# Sacrificial Tannin



## richmke (Jul 26, 2015)

I can get LD Carlson's Wine Tannin from a LHBS, which is "Slovakian wine tannin from the heart of the European/Spanish Chestnut tree." I can also get a pound of it off Amazon for $15, including shipping.

FT Rouge, which is "highly reactive tannins derived from exotic woods and chestnut." However, with shipping, it is about $25 for 1/2 pound. I don't need anything else, so I won't qualify for free shipping.

Anyone have thoughts on LD Carlson vs FT Rouge, for sacrificial tannin (add before pitching yeast)?


----------



## sour_grapes (Jul 26, 2015)

richmke said:


> I can get LD Carlson's Wine Tannin from a LHBS, which is "Slovakian wine tannin from the heart of the European/Spanish Chestnut tree." I can also get a pound of it off Amazon for $15, including shipping.
> 
> FT Rouge, which is "highly reactive tannins derived from exotic woods and chestnut." However, with shipping, it is about $25 for 1/2 pound. I don't need anything else, so I won't qualify for free shipping.
> 
> Anyone have thoughts on LD Carlson vs FT Rouge, for sacrificial tannin (add before pitching yeast)?



The only thing I can attest to is this: I have tasted each of these, after dissolving my dose in a cup of must. For the LD Carlson, the taste was YUK! BLECH! Bitter bitter bitter. Cannot get it out of my mouth fast enough. 
For the FT Rouge, the taste was, astringent, yes, but cocoa, dark chocolate, woody, coffee... not so bad, really!

I do not know, of course, how this translates to the finished wine, but I am never going back!


----------



## RichardC (Jul 2, 2021)

Coming from someone with your experience Sourgrapes, I'm almost afraid to add LD carlson tannins to anything.


----------



## sour_grapes (Jul 2, 2021)

RichardC said:


> Coming from someone with your experience Sourgrapes, I'm almost afraid to add LD carlson tannins to anything.



Okay, but I don't think my experience is extensive!
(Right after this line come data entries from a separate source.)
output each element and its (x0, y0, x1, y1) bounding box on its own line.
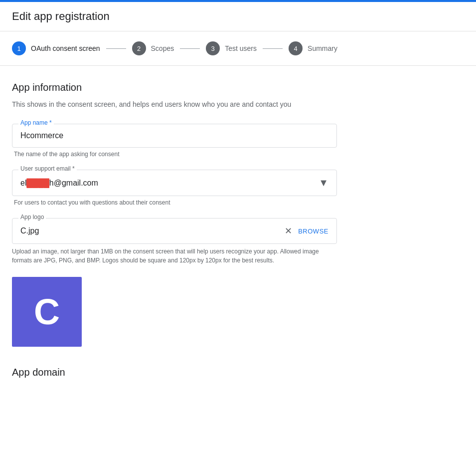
logo-filename: C.jpg (20, 226, 285, 235)
app-name-field: App name * The name of the app asking fo… (12, 124, 337, 158)
logo-input-wrapper: C.jpg ✕ BROWSE (12, 219, 336, 243)
app-domain-title: App domain (12, 367, 337, 378)
app-logo-wrapper: App logo C.jpg ✕ BROWSE (12, 218, 337, 244)
step-1-label: OAuth consent screen (31, 44, 100, 52)
step-3-label: Test users (225, 44, 257, 52)
app-info-title: App information (12, 82, 337, 93)
user-support-email-select[interactable]: el████h@gmail.com ▼ (12, 170, 336, 196)
stepper: 1 OAuth consent screen 2 Scopes 3 Test u… (0, 31, 476, 66)
step-4[interactable]: 4 Summary (289, 41, 337, 55)
redacted-text: ████ (26, 179, 49, 188)
user-support-email-label: User support email * (18, 165, 77, 172)
step-2-label: Scopes (151, 44, 174, 52)
user-support-email-field: User support email * el████h@gmail.com ▼… (12, 170, 337, 206)
app-logo-helper: Upload an image, not larger than 1MB on … (12, 247, 337, 265)
step-divider-2 (180, 48, 200, 49)
app-logo-label: App logo (18, 214, 46, 221)
step-1-number: 1 (12, 41, 26, 55)
dropdown-arrow-icon: ▼ (318, 177, 328, 189)
browse-button[interactable]: BROWSE (298, 227, 328, 235)
step-1[interactable]: 1 OAuth consent screen (12, 41, 100, 55)
app-name-wrapper: App name * (12, 124, 337, 148)
step-3[interactable]: 3 Test users (206, 41, 257, 55)
header: Edit app registration (0, 2, 476, 31)
step-4-label: Summary (308, 44, 337, 52)
app-info-description: This shows in the consent screen, and he… (12, 99, 337, 110)
app-name-helper: The name of the app asking for consent (12, 151, 337, 158)
user-support-email-helper: For users to contact you with questions … (12, 199, 337, 206)
app-name-label: App name * (18, 119, 54, 126)
step-4-number: 4 (289, 41, 303, 55)
main-content: App information This shows in the consen… (0, 66, 349, 394)
step-2-number: 2 (132, 41, 146, 55)
app-logo-field: App logo C.jpg ✕ BROWSE Upload an image,… (12, 218, 337, 265)
user-support-email-value: el████h@gmail.com (20, 179, 318, 188)
logo-preview-letter: C (34, 291, 60, 332)
step-2[interactable]: 2 Scopes (132, 41, 174, 55)
user-support-email-wrapper[interactable]: User support email * el████h@gmail.com ▼ (12, 170, 337, 196)
step-3-number: 3 (206, 41, 220, 55)
step-divider-3 (263, 48, 283, 49)
page-title: Edit app registration (12, 10, 464, 23)
app-name-input[interactable] (12, 124, 336, 147)
clear-logo-icon[interactable]: ✕ (285, 225, 292, 236)
logo-preview: C (12, 277, 82, 347)
step-divider-1 (106, 48, 126, 49)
You could try a batch and see what you think...


----------



## joeswine (Jul 2, 2021)

well if your using some (1 tablespoon full } in the primary its very beneficial in building the structure of the wines body and flavor profile in the long run ,in the secondary it boosts the profile and texture of the wine.
So yes most definitely add it if you can (REDS PRIMAREIELY).


----------



## Rice_Guy (Jul 3, 2021)

There are many tannins available, see the Scott Labs Handbook for descriptions of how to use and the benefits.

FT Rouge is for places where the tannin doesn’t hide the fruit flavor so I use it in dandelion, peach, watermelon, gooseberry, rhubarb . . . etc


----------